Built an AI agent using reinforcement learning to autonomously improve at Pong, with a focus on agile prompt engineering.
- AI Agent: The AI controls one paddle in the game and learns how to return the ball effectively through trial and error.
- Reinforcement Learning: The agent is trained by observing its performance, where successful returns are rewarded, and missed returns are penalized. This helps the agent improve its decision-making over time.
- Neural Network Architecture: The network consists of two hidden layers, with 200 neurons in the first layer and 100 neurons in the second layer. The input is a preprocessed version of the game screen, which is fed into the neural network to predict optimal actions.
- Adam Optimizer: The Adam optimizer is used to update the weights of the neural network. This allows the AI agent to adjust its learning rate dynamically, helping it converge faster.
- Exploration and Exploitation: The model starts with an epsilon-greedy approach, where it initially explores random actions, then gradually shifts to exploiting its learned behavior as epsilon decays.
- Performance Tracking: The AI’s performance is tracked by plotting the episode rewards and running mean, allowing us to visualize the learning progress.
- Preprocessing: The game screen is preprocessed to reduce complexity by cropping, downsampling, and converting it to a binary format (paddles and ball vs background).
- Forward Pass: The preprocessed screen is fed into the neural network, which computes the probability of taking certain actions (move the paddle up or down).
- Backward Pass: After each game, the AI agent learns from its mistakes by updating the neural network weights using policy gradients. Gradients are calculated for all layers using the leaky ReLU activation function.
- Discounted Rewards: The agent calculates discounted rewards, prioritizing immediate rewards over future rewards. This helps focus on short-term gains and improves gameplay faster.
- Checkpointing: The progress, including model weights and training data, is saved periodically, allowing training to resume from the last saved checkpoint.
- Adam_Pong.py: The main script for training the neural network using reinforcement learning and Adam optimizer. This script contains the full implementation of the neural network, preprocessing, and training loop.
- rewards_and_running_mean.png: A visual representation of the agent’s learning progress, where the running mean of rewards is plotted against the episodes.
- training_progressV2.p: A pickle file storing the model's progress, weights, and rewards, allowing training to be resumed or evaluated later.
- LOGO.png: The project logo representing the blend of neural networks and the Pong game.
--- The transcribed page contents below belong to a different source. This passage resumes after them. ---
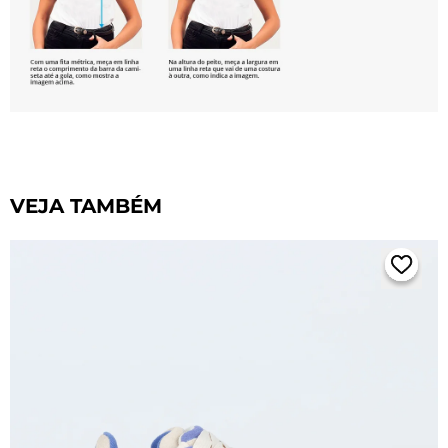
VEJA TAMBÉM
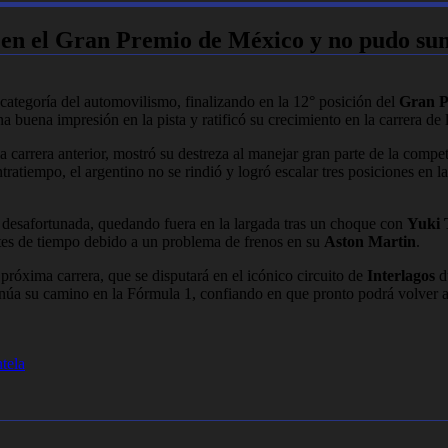
° en el Gran Premio de México y no pudo s
ategoría del automovilismo, finalizando en la 12° posición del
Gran P
 una buena impresión en la pista y ratificó su crecimiento en la carrera 
a carrera anterior, mostró su destreza al manejar gran parte de la comp
ntratiempo, el argentino no se rindió y logró escalar tres posiciones en la
a desafortunada, quedando fuera en la largada tras un choque con
Yuki 
antes de tiempo debido a un problema de frenos en su
Aston Martin
.
 próxima carrera, que se disputará en el icónico circuito de
Interlagos
d
inúa su camino en la Fórmula 1, confiando en que pronto podrá volver a 
ntela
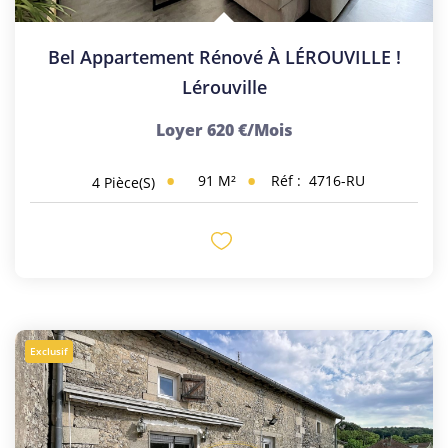
Bel Appartement Rénové À LÉROUVILLE !
Lérouville
Loyer 620 €/mois
91
M²
Réf :
4716-RU
4
Pièce(s)
Exclusif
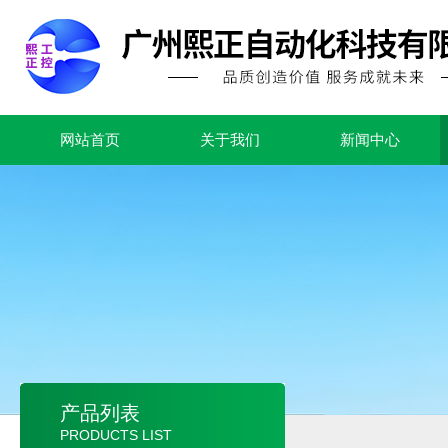
网站首页
关于我们
新闻中心
产品列表
PRODUCTS LIST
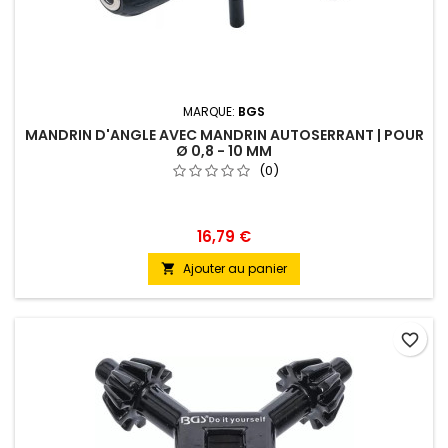
MARQUE:
BGS
MANDRIN D'ANGLE AVEC MANDRIN AUTOSERRANT | POUR
Ø 0,8 - 10 MM
(0)
16,79 €
Ajouter au panier

favorite_border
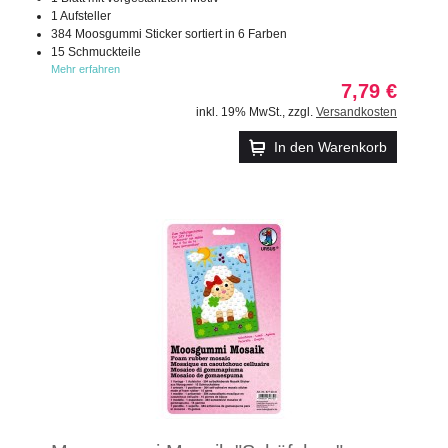
1 Aufsteller
384 Moosgummi Sticker sortiert in 6 Farben
15 Schmuckteile
Mehr erfahren
7,79 €
inkl. 19% MwSt.
,
zzgl.
Versandkosten
In den Warenkorb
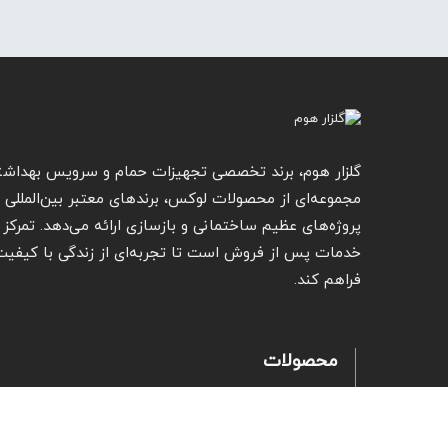
گلزار هوم، برند تخصصی تجهیزات حمام و سرویس بهداشت
مجموعه‌ای از محصولات لوکس، برندهای معتبر بین‌المللی و 
پروژه‌های عظیم ساختمانی و بازسازی ارائه می‌دهد. تمرکز گ
خدمات پس از فروش است تا تجربه‌ای از زندگی با کیفیت ار
فراهم کند.
محصولات
شیرآلات
خدمات پس 
سرامیک روشویی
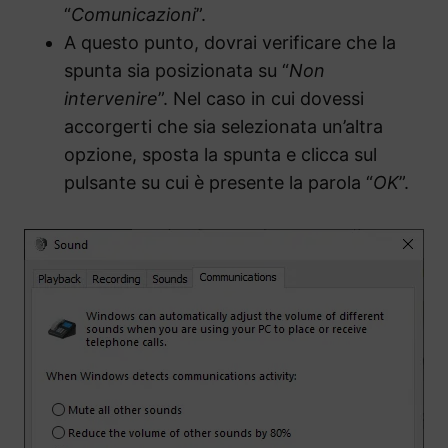
“
Comunicazioni
”.
A questo punto, dovrai verificare che la
spunta sia posizionata su “
Non
intervenire
”. Nel caso in cui dovessi
accorgerti che sia selezionata un’altra
opzione, sposta la spunta e clicca sul
pulsante su cui è presente la parola “
OK
”.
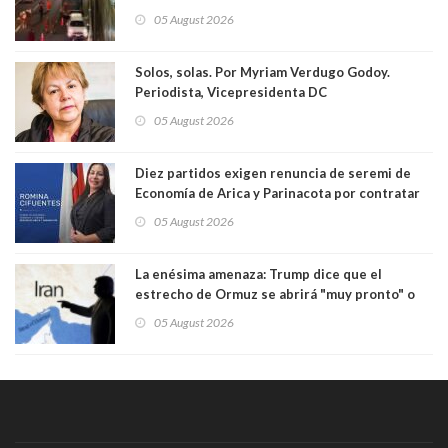
formalizado por robo
05 August 2026
Solos, solas. Por Myriam Verdugo Godoy.
Periodista, Vicepresidenta DC
05 August 2026
Diez partidos exigen renuncia de seremi de
Economía de Arica y Parinacota por contratar
solo a militantes del Gobierno. Entre ellas hay
05 August 2026
una militante de RN, detenida con 47 kilos de
droga
La enésima amenaza: Trump dice que el
estrecho de Ormuz se abrirá "muy pronto" o
Irán será "golpeado muy duramente"
05 August 2026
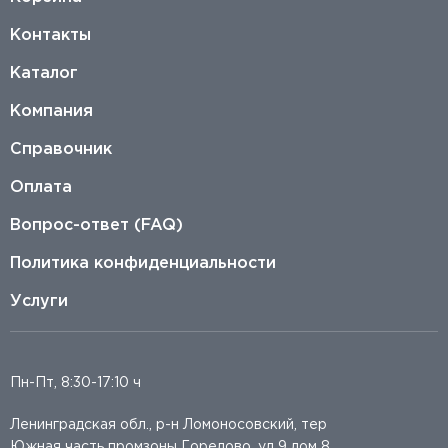
Контакты
Каталог
Компания
Справочник
Оплата
Вопрос-ответ (FAQ)
Политика конфиденциальности
Услуги
Пн-Пт, 8:30-17:10 ч
Ленинградская обл., р-н Ломоносовский, тер
Южная часть промзоны Горелово, ул 9 дом 8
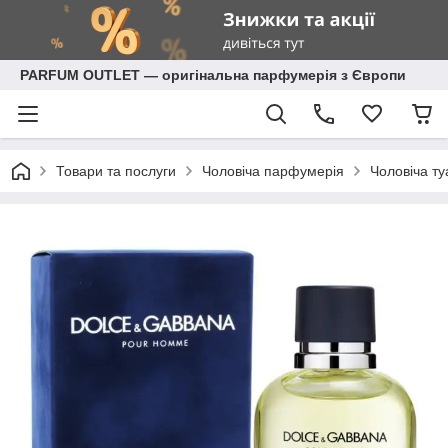
PARFUM OUTLET — оригінальна парфумерія з Європи
Товари та послуги
Чоловіча парфумерія
Чоловіча ту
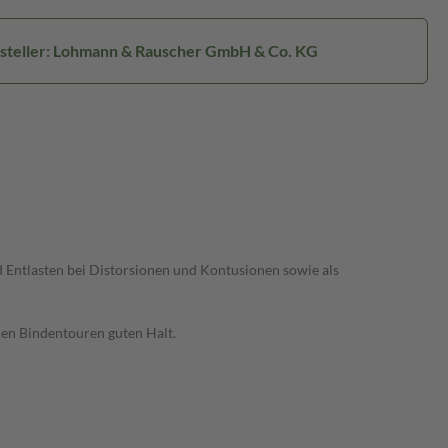
steller: Lohmann & Rauscher GmbH & Co. KG
 Entlasten bei Distorsionen und Kontusionen sowie als
den Bindentouren guten Halt.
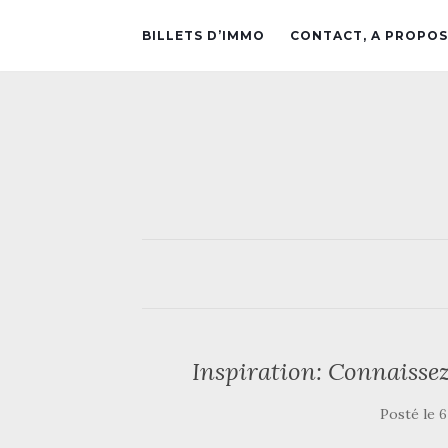
BILLETS D’IMMO
CONTACT, A PROPOS
Inspiration: Connaisse
Posté le
6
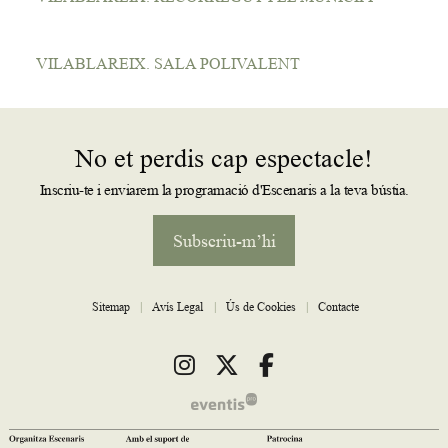
VILABLAREIX. SALA POLIVALENT
No et perdis cap espectacle!
Inscriu-te i enviarem la programació d'Escenaris a la teva bústia.
Subscriu-m’hi
Sitemap
|
Avís Legal
|
Ús de Cookies
|
Contacte
Link a instagram
Link a twitter
Link a facebook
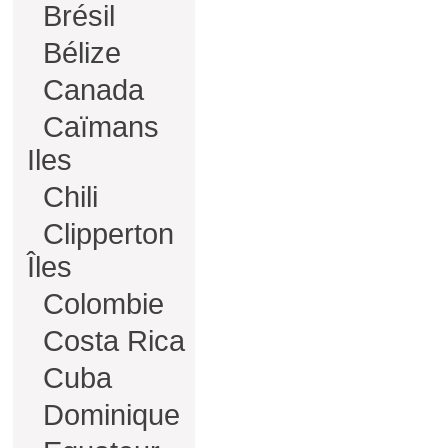
Brésil
Bélize
Canada
Caïmans
Iles
Chili
Clipperton
Îles
Colombie
Costa Rica
Cuba
Dominique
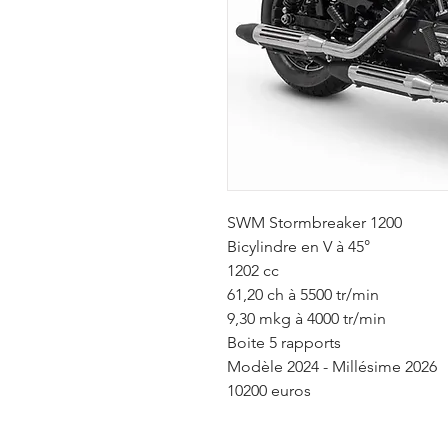
SWM Stormbreaker 1200
Bicylindre en V à 45°
1202 cc
61,20 ch à 5500 tr/min
9,30 mkg à 4000 tr/min
Boite 5 rapports
Modèle 2024 - Millésime 2026
10200 euros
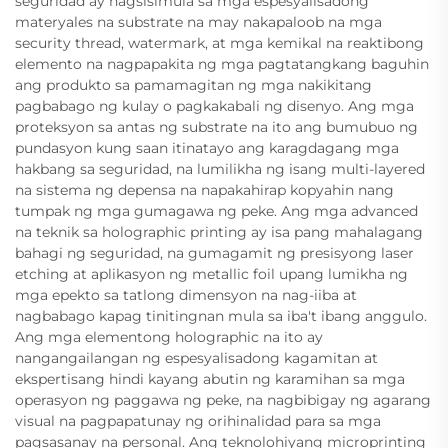
seguridad ay nagsisimula sa mga espesyalisadong
materyales na substrate na may nakapaloob na mga
security thread, watermark, at mga kemikal na reaktibong
elemento na nagpapakita ng mga pagtatangkang baguhin
ang produkto sa pamamagitan ng mga nakikitang
pagbabago ng kulay o pagkakabali ng disenyo. Ang mga
proteksyon sa antas ng substrate na ito ang bumubuo ng
pundasyon kung saan itinatayo ang karagdagang mga
hakbang sa seguridad, na lumilikha ng isang multi-layered
na sistema ng depensa na napakahirap kopyahin nang
tumpak ng mga gumagawa ng peke. Ang mga advanced
na teknik sa holographic printing ay isa pang mahalagang
bahagi ng seguridad, na gumagamit ng presisyong laser
etching at aplikasyon ng metallic foil upang lumikha ng
mga epekto sa tatlong dimensyon na nag-iiba at
nagbabago kapag tinitingnan mula sa iba't ibang anggulo.
Ang mga elementong holographic na ito ay
nangangailangan ng espesyalisadong kagamitan at
ekspertisang hindi kayang abutin ng karamihan sa mga
operasyon ng paggawa ng peke, na nagbibigay ng agarang
visual na pagpapatunay ng orihinalidad para sa mga
pagsasanay na personal. Ang teknolohiyang microprinting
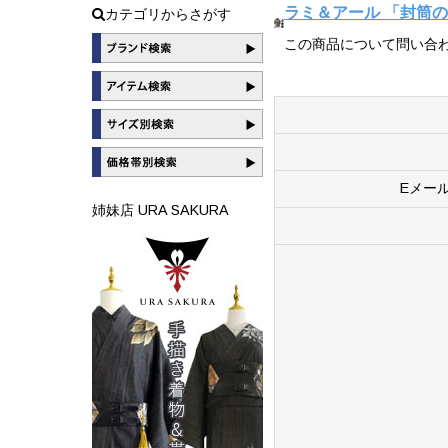
ラミ＆アール 「封筒の
カテゴリからさがす
この商品について問い合
Eメー
姉妹店 URA SAKURA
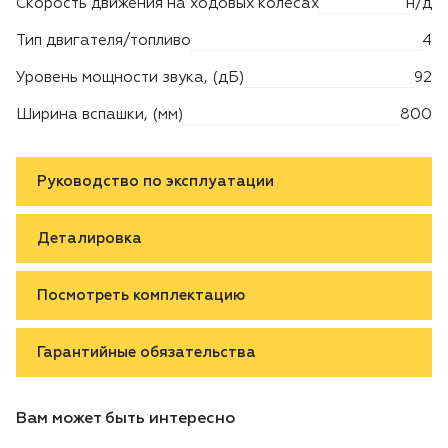
Скорость движения на ходовых колесах
н/д
Тип двигателя/топливо
4
Уровень мощности звука, (дБ)
92
Ширина вспашки, (мм)
800
Руководство по эксплуатации
Деталировка
Посмотреть комплектацию
Гарантийные обязательства
Вам может быть интересно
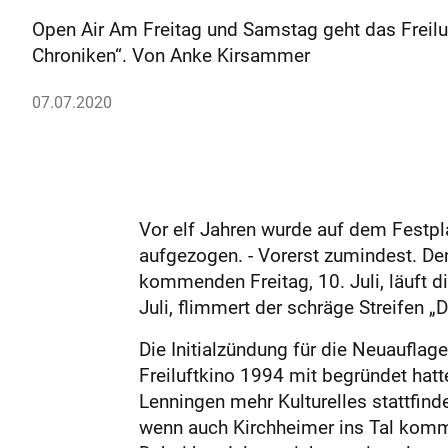
Open Air Am Freitag und Samstag geht das Freiluf
Chroniken“. Von Anke Kirsammer
07.07.2020
Vor elf Jahren wurde auf dem Festpl
aufgezogen. - Vorerst zumindest. De
kommenden Freitag, 10. Juli, läuft d
Juli, flimmert der schräge Streifen 
Die Initialzündung für die Neuaufla
Freiluftkino 1994 mit begründet hatt
Lenningen mehr Kulturelles stattfindet
wenn auch Kirchheimer ins Tal komme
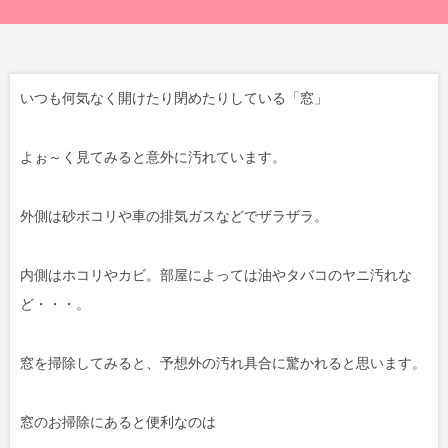
いつも何気なく開けたり閉めたりしている「窓」
よぉ～く見てみると意外に汚れています。
外側は砂ボコリや車の排気ガスなどでザラザラ。
内側はホコリやカビ。部屋によっては油やタバコのヤニ汚れな
ど・・・。
窓を掃除してみると、予想外の汚れ具合に驚かれると思います。
窓のお掃除にあると便利なのは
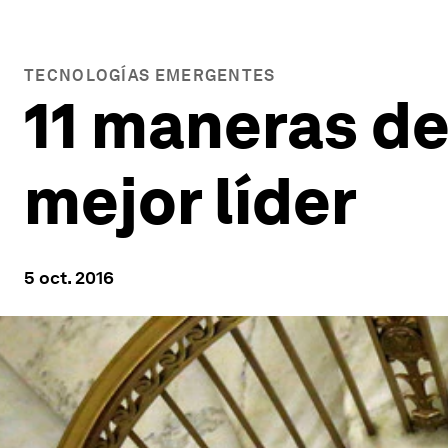
TECNOLOGÍAS EMERGENTES
11 maneras de
mejor líder
5 oct. 2016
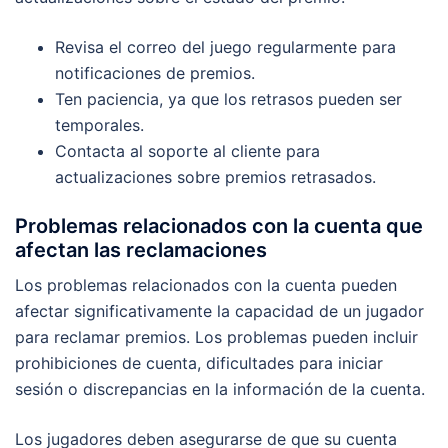
Revisa el correo del juego regularmente para
notificaciones de premios.
Ten paciencia, ya que los retrasos pueden ser
temporales.
Contacta al soporte al cliente para
actualizaciones sobre premios retrasados.
Problemas relacionados con la cuenta que
afectan las reclamaciones
Los problemas relacionados con la cuenta pueden
afectar significativamente la capacidad de un jugador
para reclamar premios. Los problemas pueden incluir
prohibiciones de cuenta, dificultades para iniciar
sesión o discrepancias en la información de la cuenta.
Los jugadores deben asegurarse de que su cuenta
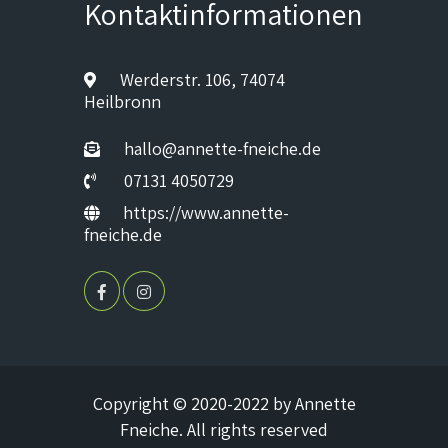
Kontaktinformationen
Werderstr. 106, 74074
Heilbronn
hallo@annette-fneiche.de
07131 4050729
https://www.annette-
fneiche.de
Copyright © 2020-2022 by Annette
Fneiche. All rights reserved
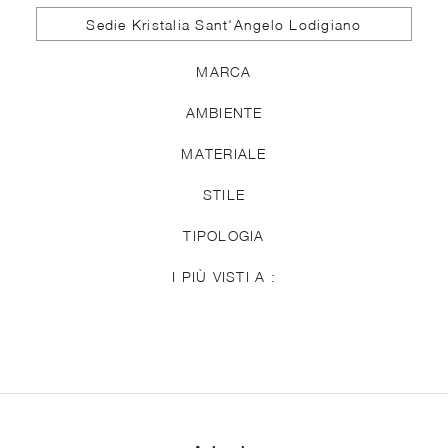
Sedie Kristalia Sant'Angelo Lodigiano
MARCA
AMBIENTE
MATERIALE
STILE
TIPOLOGIA
I PIÙ VISTI A :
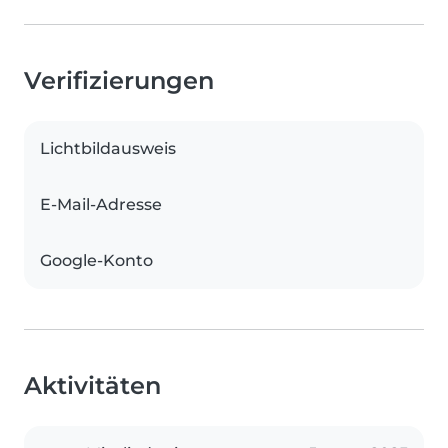
Verifizierungen
Lichtbildausweis
E-Mail-Adresse
Google-Konto
Aktivitäten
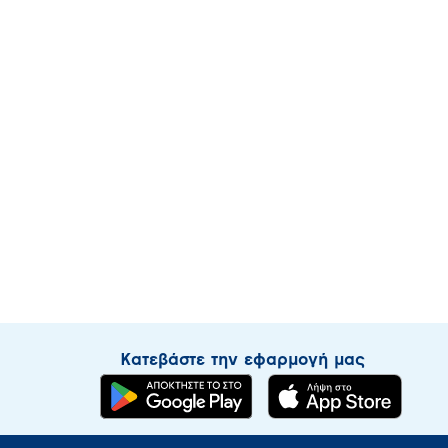
Κατεβάστε την εφαρμογή μας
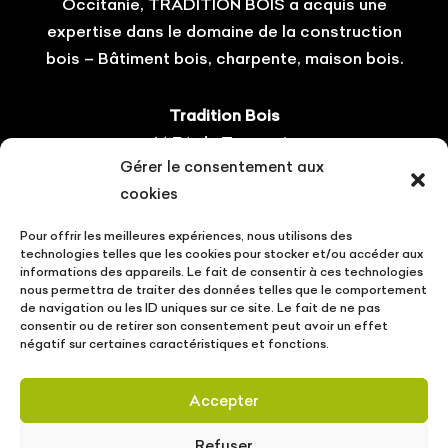
Occitanie, TRADITION BOIS a acquis une
expertise dans le domaine de la construction
bois – Bâtiment bois, charpente, maison bois.
Tradition Bois
14 ZA du Tourneris
Gérer le consentement aux
31470 Bonrepos-sur-Aussonnelle
cookies
Tel : 05.61.08.60.54
Pour offrir les meilleures expériences, nous utilisons des
Suivez-nous !
technologies telles que les cookies pour stocker et/ou accéder aux
informations des appareils. Le fait de consentir à ces technologies
nous permettra de traiter des données telles que le comportement
de navigation ou les ID uniques sur ce site. Le fait de ne pas
consentir ou de retirer son consentement peut avoir un effet
négatif sur certaines caractéristiques et fonctions.
CONTACT
VOTRE PROJET
ACTUALITÉS
Accepter
MENTIONS LÉGALES
POLITIQUE DE PROTECTION DES DONNÉES
Refuser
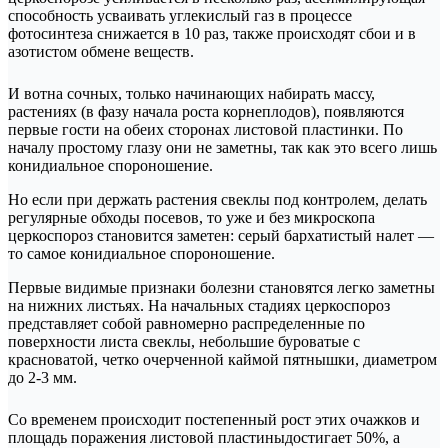
способность усваивать углекислый газ в процессе
фотосинтеза снижается в 10 раз, также происходят сбои и в
азотистом обмене веществ.
И вотна сочных, только начинающих набирать массу,
растениях (в фазу начала роста корнеплодов), появляются
первые гости на обеих сторонах листовой пластинки. По
началу простому глазу они не заметны, так как это всего лишь
конидиальное спороношение.
Но если при держать растения свеклы под контролем, делать
регулярные обходы посевов, то уже и без микроскопа
церкоспороз становится заметен: серый бархатистый налет —
то самое конидиальное спороношение.
Первые видимые признаки болезни становятся легко заметны
на нижних листьях. На начальных стадиях церкоспороз
представляет собой равномерно распределенные по
поверхности листа свеклы, небольшие буроватые с
красноватой, четко очерченной каймой пятнышки, диаметром
до 2-3 мм.
Со временем происходит постепенный рост этих очажков и
площадь поражения листовой пластиныдостигает 50%, а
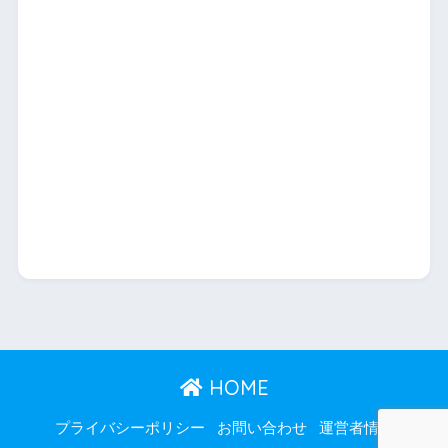
HOME
プライバシーポリシー
お問い合わせ
運営者情報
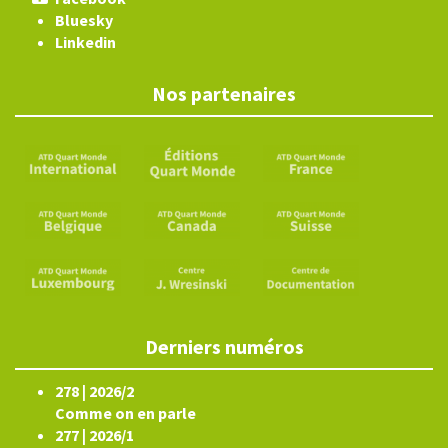
Bluesky
Linkedin
Nos partenaires
Derniers numéros
278 | 2026/2
Comme on en parle
277 | 2026/1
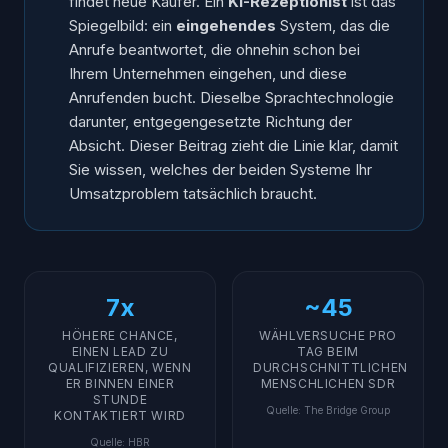
findet neue Käufer. Ein
KI-Rezeptionist
ist das
Spiegelbild: ein
eingehendes
System, das die
Anrufe beantwortet, die ohnehin schon bei
Ihrem Unternehmen eingehen, und
diese
Anrufenden bucht. Dieselbe Sprachtechnologie
darunter, entgegengesetzte Richtung der
Absicht. Dieser Beitrag zieht die Linie klar, damit
Sie wissen, welches der beiden Systeme Ihr
Umsatzproblem tatsächlich braucht.
7x
~45
HÖHERE CHANCE,
WÄHLVERSUCHE PRO
EINEN LEAD ZU
TAG BEIM
QUALIFIZIEREN, WENN
DURCHSCHNITTLICHEN
ER BINNEN EINER
MENSCHLICHEN SDR
STUNDE
Quelle
:
The Bridge Group
KONTAKTIERT WIRD
Quelle
:
HBR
- Neural Network: Built with 2 hidden layers, it processes the input (game screen) and predicts the optimal action for the AI agent.
- Reinforcement Learning: The agent uses a reward-based system to learn. Successful actions (paddle returns the ball) are rewarded, and failed actions (paddle misses) are penalized.
- Optimization: The Adam optimizer adjusts the weights of the neural network to improve the AI agent's performance efficiently.
- Multi-Agent Gameplay: Expanding the game to feature two AI agents playing against each other using competitive reinforcement learning.
- Improved Environment Interaction: Exploring more complex environments and introducing different variations of the Pong game to improve AI versatility.